Why do we say uh and um

Content on WhatAnswers is provided "as is" for informational purposes. While we strive for accuracy, we make no guarantees. Content is AI-assisted and should not be used as professional advice.

Last updated: April 8, 2026

Quick Answer: We say 'uh' and 'um' as filler words during speech pauses, which serve important cognitive functions. Research shows these disfluencies occur about 4-6 times per minute in spontaneous speech, with 'uh' being more common before short pauses and 'um' before longer ones. Studies from the 1970s onward, including work by Herbert Clark and Jean Fox Tree, have demonstrated that listeners use these cues to predict upcoming speech content. These vocalizations are universal across languages, though their specific forms vary culturally.

Key Facts

Filler words occur approximately 4-6 times per minute in spontaneous English speech
'Uh' typically precedes pauses of 0.2 seconds or less while 'um' signals longer pauses
Research by Herbert Clark and Jean Fox Tree in the 1990s established that listeners use disfluencies to predict speech content
The study of speech disfluencies gained significant attention in psycholinguistics starting in the 1970s
While universal, specific filler sounds vary across languages (e.g., 'eto' in Japanese, 'euh' in French)

Overview

The use of 'uh' and 'um' represents a universal linguistic phenomenon known as speech disfluencies or filler words. These vocalizations have been studied systematically since the 1970s when researchers began examining spontaneous speech patterns. Historical analysis shows that while filler words have existed throughout recorded language history, their systematic study emerged with the development of psycholinguistics and corpus linguistics. In 1999, researchers Herbert Clark and Jean Fox Tree published influential work demonstrating that listeners actually use these disfluencies to predict upcoming speech content, challenging earlier views that they were merely speech errors.
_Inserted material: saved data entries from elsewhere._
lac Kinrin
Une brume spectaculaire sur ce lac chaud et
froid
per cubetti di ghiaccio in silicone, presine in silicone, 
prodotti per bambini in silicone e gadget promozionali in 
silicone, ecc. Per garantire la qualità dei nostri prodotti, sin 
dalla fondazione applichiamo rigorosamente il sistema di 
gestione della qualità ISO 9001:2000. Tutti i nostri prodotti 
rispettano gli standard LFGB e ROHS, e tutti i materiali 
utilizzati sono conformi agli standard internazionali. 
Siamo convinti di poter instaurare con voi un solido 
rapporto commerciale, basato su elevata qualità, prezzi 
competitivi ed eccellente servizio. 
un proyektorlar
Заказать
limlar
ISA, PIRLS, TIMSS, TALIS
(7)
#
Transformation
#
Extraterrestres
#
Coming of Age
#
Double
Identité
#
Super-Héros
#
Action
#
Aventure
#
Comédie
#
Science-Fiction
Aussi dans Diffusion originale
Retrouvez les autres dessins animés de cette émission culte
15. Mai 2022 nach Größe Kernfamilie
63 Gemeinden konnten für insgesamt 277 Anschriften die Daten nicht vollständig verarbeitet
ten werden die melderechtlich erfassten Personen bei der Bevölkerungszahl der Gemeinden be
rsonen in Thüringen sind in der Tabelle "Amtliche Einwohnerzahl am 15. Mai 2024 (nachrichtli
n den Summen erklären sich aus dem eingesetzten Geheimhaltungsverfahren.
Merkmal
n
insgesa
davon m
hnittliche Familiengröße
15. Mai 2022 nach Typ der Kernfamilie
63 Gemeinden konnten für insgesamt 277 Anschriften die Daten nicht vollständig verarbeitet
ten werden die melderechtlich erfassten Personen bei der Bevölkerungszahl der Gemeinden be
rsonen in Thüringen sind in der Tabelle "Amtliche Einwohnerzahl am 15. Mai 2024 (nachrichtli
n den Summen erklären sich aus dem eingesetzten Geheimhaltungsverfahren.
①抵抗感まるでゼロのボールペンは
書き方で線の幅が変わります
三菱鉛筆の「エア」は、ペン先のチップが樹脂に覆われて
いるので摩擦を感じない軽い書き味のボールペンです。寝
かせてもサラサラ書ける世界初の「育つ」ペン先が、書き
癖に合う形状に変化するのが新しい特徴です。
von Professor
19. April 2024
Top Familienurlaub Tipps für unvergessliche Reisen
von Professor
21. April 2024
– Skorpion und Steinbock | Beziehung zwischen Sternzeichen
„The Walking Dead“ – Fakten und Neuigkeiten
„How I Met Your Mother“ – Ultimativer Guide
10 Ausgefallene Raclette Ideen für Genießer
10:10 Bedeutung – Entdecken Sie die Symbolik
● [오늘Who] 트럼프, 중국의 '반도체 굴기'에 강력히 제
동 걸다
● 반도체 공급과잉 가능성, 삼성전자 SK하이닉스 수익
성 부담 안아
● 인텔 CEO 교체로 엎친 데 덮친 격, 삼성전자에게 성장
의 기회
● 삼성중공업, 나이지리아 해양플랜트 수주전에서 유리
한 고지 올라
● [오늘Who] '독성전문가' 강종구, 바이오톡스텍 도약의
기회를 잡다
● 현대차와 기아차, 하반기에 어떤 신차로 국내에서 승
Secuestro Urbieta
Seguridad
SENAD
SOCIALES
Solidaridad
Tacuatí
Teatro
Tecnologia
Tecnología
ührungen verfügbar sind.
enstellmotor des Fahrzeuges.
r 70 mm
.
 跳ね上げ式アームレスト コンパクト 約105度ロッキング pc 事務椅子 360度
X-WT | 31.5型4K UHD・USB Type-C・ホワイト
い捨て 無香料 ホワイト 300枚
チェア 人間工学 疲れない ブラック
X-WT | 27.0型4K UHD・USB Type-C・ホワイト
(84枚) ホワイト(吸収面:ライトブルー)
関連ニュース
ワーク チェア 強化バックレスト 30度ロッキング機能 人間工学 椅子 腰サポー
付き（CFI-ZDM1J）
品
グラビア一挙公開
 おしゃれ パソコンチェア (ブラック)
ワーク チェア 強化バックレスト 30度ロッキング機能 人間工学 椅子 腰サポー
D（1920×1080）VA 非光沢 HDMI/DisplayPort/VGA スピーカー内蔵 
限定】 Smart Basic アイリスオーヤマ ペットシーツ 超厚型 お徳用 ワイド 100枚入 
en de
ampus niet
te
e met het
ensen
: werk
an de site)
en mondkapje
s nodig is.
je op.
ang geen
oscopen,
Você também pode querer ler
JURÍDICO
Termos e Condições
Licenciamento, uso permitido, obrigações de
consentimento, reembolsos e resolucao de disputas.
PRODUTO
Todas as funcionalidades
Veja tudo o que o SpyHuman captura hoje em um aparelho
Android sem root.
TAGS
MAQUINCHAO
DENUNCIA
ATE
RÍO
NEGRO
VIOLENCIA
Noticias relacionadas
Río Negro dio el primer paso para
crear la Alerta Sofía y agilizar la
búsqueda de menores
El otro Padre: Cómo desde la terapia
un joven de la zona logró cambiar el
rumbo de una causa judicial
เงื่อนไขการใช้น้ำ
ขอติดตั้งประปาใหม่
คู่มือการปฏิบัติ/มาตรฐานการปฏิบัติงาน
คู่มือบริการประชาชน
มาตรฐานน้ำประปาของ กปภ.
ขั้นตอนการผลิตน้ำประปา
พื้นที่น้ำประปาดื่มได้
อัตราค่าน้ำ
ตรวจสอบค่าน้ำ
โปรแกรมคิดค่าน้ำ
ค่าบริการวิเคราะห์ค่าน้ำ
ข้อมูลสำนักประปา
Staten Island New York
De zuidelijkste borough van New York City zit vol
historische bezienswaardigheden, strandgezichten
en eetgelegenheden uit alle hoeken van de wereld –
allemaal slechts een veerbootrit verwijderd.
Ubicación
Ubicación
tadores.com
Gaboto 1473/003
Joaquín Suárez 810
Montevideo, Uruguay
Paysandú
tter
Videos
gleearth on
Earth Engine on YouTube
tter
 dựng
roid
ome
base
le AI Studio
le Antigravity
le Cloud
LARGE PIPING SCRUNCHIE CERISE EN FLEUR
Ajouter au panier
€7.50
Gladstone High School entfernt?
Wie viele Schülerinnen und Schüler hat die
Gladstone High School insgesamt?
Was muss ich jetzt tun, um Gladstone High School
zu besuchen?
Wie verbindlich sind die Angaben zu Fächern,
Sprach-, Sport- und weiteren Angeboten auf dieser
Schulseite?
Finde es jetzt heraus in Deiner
Cross-cultural studies reveal that while every language has equivalent filler sounds, their specific forms vary significantly - Japanese speakers use 'eto' and 'ano,' French speakers use 'euh,' and Spanish speakers use 'eh' and 'este.' The frequency of these disfluencies increases in spontaneous speech compared to prepared remarks, with studies showing they account for approximately 6-10% of spoken words in natural conversation.

How It Works

The production of 'uh' and 'um' involves complex cognitive processes during speech planning and execution. When speakers encounter difficulty retrieving words or planning upcoming speech segments, their brains trigger a pause mechanism. During these micro-pauses (typically 0.1-0.5 seconds), the vocal apparatus produces these filler sounds while cognitive resources work to resolve the speech planning issue. Research using eye-tracking and EEG studies shows that 'um' generally signals longer planning difficulties than 'uh,' with 'um' pauses averaging 0.5 seconds versus 0.2 seconds for 'uh.' The brain's left inferior frontal gyrus and anterior cingulate cortex show increased activity during disfluency production, indicating active problem-solving processes. These filler words serve as 'conversational traffic signals' that help listeners anticipate upcoming speech content, with studies showing listeners are better at predicting following words when disfluencies occur before them.

Why It Matters

Understanding 'uh' and 'um' has significant implications across multiple domains. In education, recognizing that these disfluencies signal active cognitive processing helps teachers identify when students are grappling with complex concepts. In artificial intelligence and speech recognition systems, accounting for disfluencies improves natural language processing accuracy by 15-20%. Clinical applications include using disfluency patterns to diagnose neurological conditions like aphasia and Parkinson's disease, where specific disfluency patterns emerge. In communication training, understanding that moderate use of filler words actually improves listener comprehension (up to 10% better in some studies) has changed how public speaking is taught. Furthermore, cross-cultural business communication benefits from recognizing different cultural norms around disfluency use, preventing misinterpretation in international negotiations.